+++ Recorded information +++

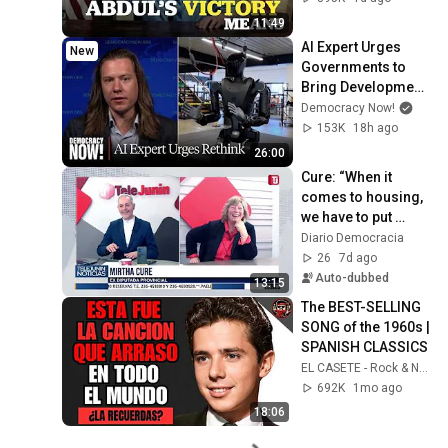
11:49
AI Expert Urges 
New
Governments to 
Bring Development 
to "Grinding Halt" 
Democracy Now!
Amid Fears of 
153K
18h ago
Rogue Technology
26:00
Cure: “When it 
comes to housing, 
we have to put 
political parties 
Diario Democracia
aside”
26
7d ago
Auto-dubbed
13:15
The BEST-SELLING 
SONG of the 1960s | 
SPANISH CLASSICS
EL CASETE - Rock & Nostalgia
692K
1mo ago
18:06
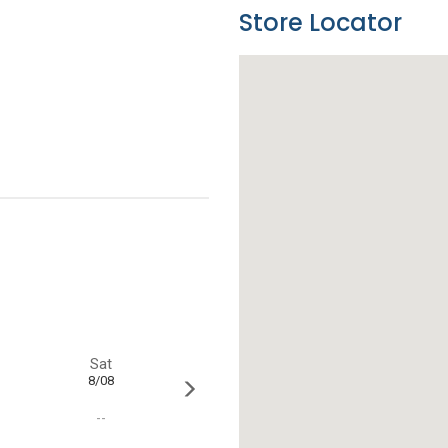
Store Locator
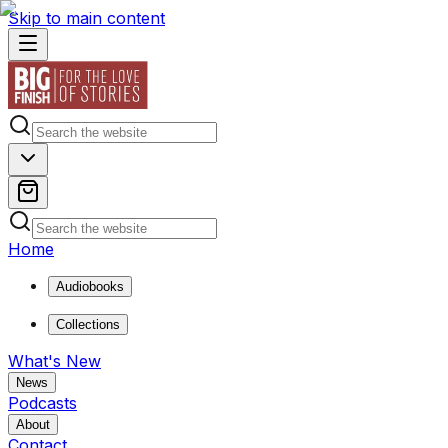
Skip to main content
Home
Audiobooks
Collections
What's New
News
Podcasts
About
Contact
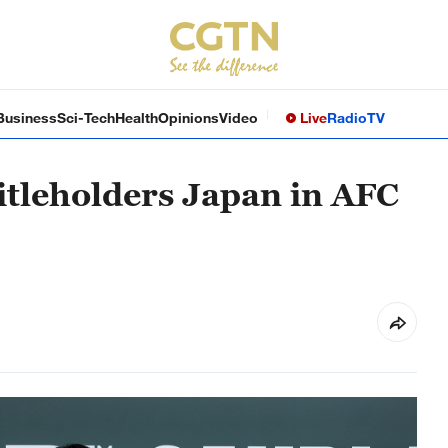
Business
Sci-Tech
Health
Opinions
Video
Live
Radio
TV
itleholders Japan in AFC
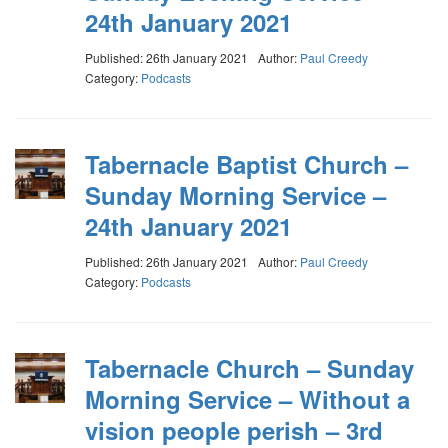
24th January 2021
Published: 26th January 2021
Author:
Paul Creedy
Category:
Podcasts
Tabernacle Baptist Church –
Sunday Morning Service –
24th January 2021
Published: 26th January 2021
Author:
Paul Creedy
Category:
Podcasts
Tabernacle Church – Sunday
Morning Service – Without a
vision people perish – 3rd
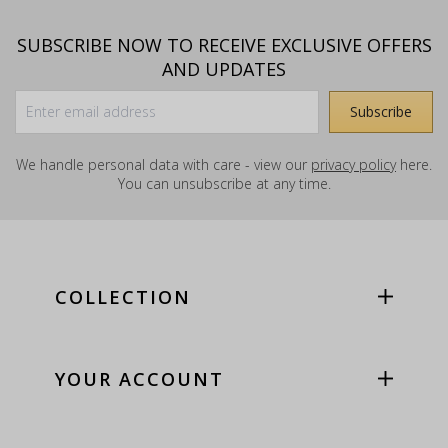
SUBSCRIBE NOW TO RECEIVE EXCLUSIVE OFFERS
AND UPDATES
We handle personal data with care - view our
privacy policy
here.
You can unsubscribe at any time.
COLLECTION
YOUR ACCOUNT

+++
+++ Recorded information +++

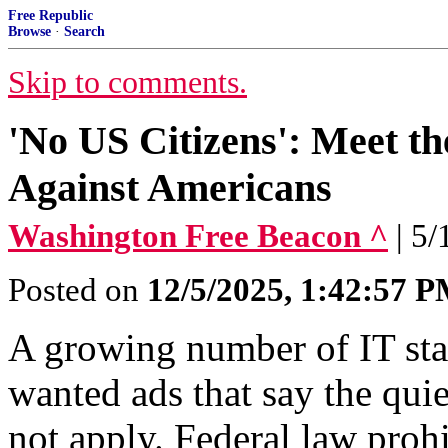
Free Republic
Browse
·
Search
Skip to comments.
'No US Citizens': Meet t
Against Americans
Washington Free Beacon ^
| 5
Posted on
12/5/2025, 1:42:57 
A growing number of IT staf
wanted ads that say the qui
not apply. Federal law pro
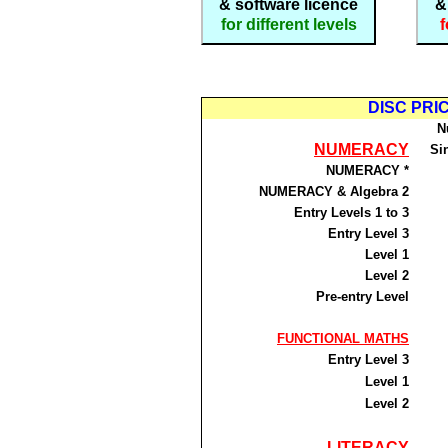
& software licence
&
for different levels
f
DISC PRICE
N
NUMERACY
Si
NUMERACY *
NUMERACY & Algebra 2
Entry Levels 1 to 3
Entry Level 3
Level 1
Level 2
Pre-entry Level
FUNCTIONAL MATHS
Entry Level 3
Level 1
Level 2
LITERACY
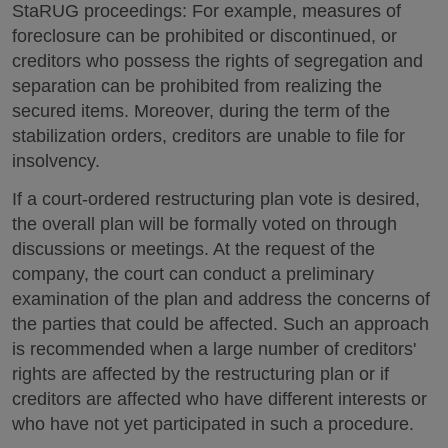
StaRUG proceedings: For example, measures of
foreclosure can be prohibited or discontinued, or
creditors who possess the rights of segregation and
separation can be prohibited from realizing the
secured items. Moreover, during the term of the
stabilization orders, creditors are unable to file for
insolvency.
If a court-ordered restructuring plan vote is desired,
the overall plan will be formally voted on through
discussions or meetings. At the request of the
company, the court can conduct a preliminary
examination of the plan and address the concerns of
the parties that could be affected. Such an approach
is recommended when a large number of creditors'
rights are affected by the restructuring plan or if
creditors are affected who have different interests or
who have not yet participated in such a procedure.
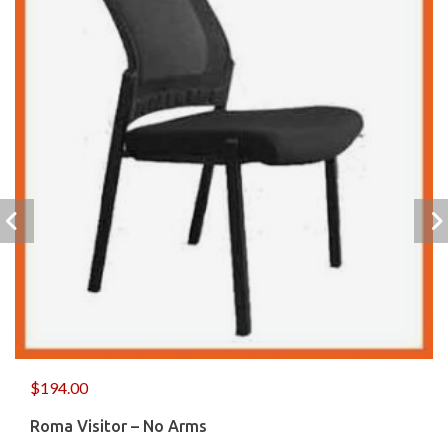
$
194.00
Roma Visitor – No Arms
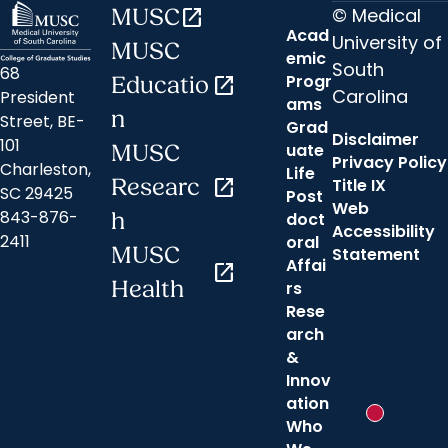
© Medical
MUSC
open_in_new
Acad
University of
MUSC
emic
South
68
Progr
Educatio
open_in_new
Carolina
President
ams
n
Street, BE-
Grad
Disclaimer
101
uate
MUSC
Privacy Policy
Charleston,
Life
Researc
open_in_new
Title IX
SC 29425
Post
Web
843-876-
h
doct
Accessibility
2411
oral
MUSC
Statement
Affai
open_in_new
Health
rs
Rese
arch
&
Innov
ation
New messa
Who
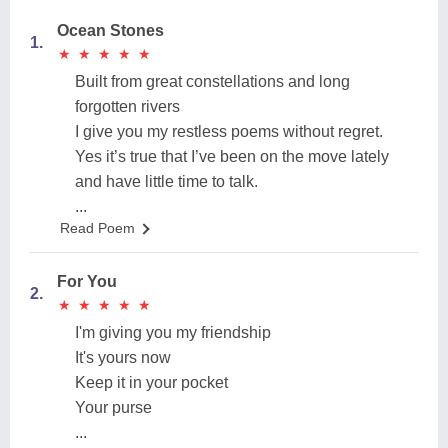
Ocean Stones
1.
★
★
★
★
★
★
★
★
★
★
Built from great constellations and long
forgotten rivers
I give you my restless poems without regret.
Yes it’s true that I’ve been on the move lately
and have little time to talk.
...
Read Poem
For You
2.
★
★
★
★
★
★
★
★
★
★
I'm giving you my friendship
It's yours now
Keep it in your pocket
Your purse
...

+++

- What needs to be done:
Nothing but the lines above from the line with "Tabernacle Baptist Church –" up to and including the line with "YOUR ACCOUNT" should be returned, exactly as written and without pictures.

- Output for this exercise:
Tabernacle Baptist Church –
Sunday Morning Service –
24th January 2021
Published: 26th January 2021
Author:
Paul Creedy
Category:
Podcasts
Tabernacle Church – Sunday
Morning Service – Without a
vision people perish – 3rd
SUBSCRIBE NOW TO RECEIVE EXCLUSIVE OFFERS
AND UPDATES
We handle personal data with care - view our
privacy policy
here.
You can unsubscribe at any time.
COLLECTION
YOUR ACCOUNT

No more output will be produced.